FIG. 4 is a diagram showing a second embodiment of the present invention. In this embodiment, the retainer plate 51 is provided with a cylindrical extension portion 53 extending from the radially inner end of the base portion 52 toward the inclined surface 9, and the outer peripheral surface of the extension portion 53 has a circumferential groove (first A recess 54 is formed. On the other hand, on the inner peripheral surface of the swash plate 8, a circumferential groove (second groove) which faces the circumferential groove 54 of the retainer plate 51 is formed.
Recesses) 56 are formed. A plurality of balls 57 are provided between the circumferential grooves 54 and 56 in a state where the extension portion 53 is elastically deformed so as to reduce its diameter. As a result, the elastic restoring force due to the deformation of the extension portion 53 is transmitted to the piston 18, whereby the front end of the piston 18, that is, the ball 20 is pressed against the groove 10 of the inclined surface 9, and the front end of the piston 18 is inclined. The situation of rising from 9 is prevented. The other structure and operation are similar to those of the first embodiment.

Although the retainer plate is directly engaged with the piston 18 in the above-described embodiment, in the present invention, the retainer plate 63 is engaged with the piston 61 via the shoe 62 as shown in FIG. Alternatively, the retainer plate 63 may apply a pressing force to the shoe 62 toward the inclined surface 9.

Effects of the Invention As described above, according to the present invention, the structure is simple and the manufacturing cost is low, and the work of adjusting the pressing force is unnecessary, and the friction loss is small. can do.

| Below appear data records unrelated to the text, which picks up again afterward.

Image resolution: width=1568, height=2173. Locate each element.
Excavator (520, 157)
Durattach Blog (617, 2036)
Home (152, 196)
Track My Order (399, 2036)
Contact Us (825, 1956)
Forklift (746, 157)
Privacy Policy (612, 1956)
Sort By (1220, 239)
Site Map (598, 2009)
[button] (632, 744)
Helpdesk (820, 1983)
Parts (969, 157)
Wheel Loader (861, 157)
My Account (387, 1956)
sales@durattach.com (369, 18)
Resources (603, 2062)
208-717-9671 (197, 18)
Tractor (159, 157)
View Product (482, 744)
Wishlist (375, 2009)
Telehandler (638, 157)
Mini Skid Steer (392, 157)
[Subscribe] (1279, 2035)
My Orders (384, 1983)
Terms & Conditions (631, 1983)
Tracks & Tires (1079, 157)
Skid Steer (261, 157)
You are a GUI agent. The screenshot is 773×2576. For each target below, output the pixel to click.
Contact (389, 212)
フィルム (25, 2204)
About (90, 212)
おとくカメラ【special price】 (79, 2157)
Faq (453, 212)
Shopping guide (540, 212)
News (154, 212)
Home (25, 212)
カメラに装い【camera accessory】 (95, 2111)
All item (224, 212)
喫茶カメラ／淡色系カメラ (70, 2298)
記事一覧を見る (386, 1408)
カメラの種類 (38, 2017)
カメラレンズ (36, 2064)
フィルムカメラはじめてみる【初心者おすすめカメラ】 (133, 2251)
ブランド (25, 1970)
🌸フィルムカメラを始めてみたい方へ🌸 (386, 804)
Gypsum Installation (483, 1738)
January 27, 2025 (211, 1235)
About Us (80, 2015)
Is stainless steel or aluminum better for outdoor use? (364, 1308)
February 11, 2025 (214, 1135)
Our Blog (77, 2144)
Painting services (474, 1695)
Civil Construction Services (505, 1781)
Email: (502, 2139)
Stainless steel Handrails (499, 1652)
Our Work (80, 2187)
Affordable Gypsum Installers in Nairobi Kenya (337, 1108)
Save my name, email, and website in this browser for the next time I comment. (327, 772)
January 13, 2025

[Brief description of drawings]

FIG. 1 is a sectional view showing a first embodiment of the present invention, FIG. 2 is a sectional view taken along the line II of FIG. 1, FIG. 3 is a sectional view in the vicinity of an extension portion of a retainer plate, and FIG. FIG. 5 is a sectional view showing a main part of a second embodiment of the present invention, and FIG. 5 is a sectional view showing another embodiment of the piston. 4 ... Rotary axis, 8 ... Swash plate 9 ... Inclined surface, 18 ... Piston 21 ... Piston / cylinder assembly 31, 51, 63 ... Retainer plate 32, 52 ...... Base, 38, 53 ... Extensions 39, 54 ... First recess, 45,56 ... Second recess

Claims (2)

[Scope of utility model registration request] 1. A swash plate type fluid pump / motor comprising a swash plate having an inclined surface inclined with respect to a rotation axis, and a piston / cylinder assembly, wherein each piston extends parallel to the inclined surface of the swash plate. A substantially doughnut-shaped base having a front end locked, an extension extending from the radial outer end of the base toward the inclined surface, and a first recess provided on the inner peripheral surface of the extension.
A retainer plate made of a thin material is provided, a second recess facing the first recess is formed on the outer peripheral surface of the swash plate, and the extension is elastically deformed to expand its diameter. A swash plate type fluid pump / motor, wherein a plurality of balls are interposed between the first recess and the second recess, and the piston is pressed against the inclined surface by the elastic restoring force of the extension. 2. A swash plate type fluid pump / motor comprising a swash plate having an inclined surface inclined with respect to a rotation axis, and a piston / cylinder assembly, wherein each piston extends parallel to the inclined surface of the swash plate. A substantially doughnut-shaped base with the front end locked, an extension extending from the radial inner end of the base toward the inclined surface, and a first recess provided on the outer peripheral surface of the extension.
A retainer plate made of a thin material is provided, a second recess facing the first recess is formed on the inner peripheral surface of the swash plate, and the extension is elastically deformed to reduce the diameter. A swash plate type fluid pump / motor, wherein a plurality of balls are interposed between the first concave portion and the second concave portion, and the elastic restoring force of the extension portion presses the piston against the inclined surface.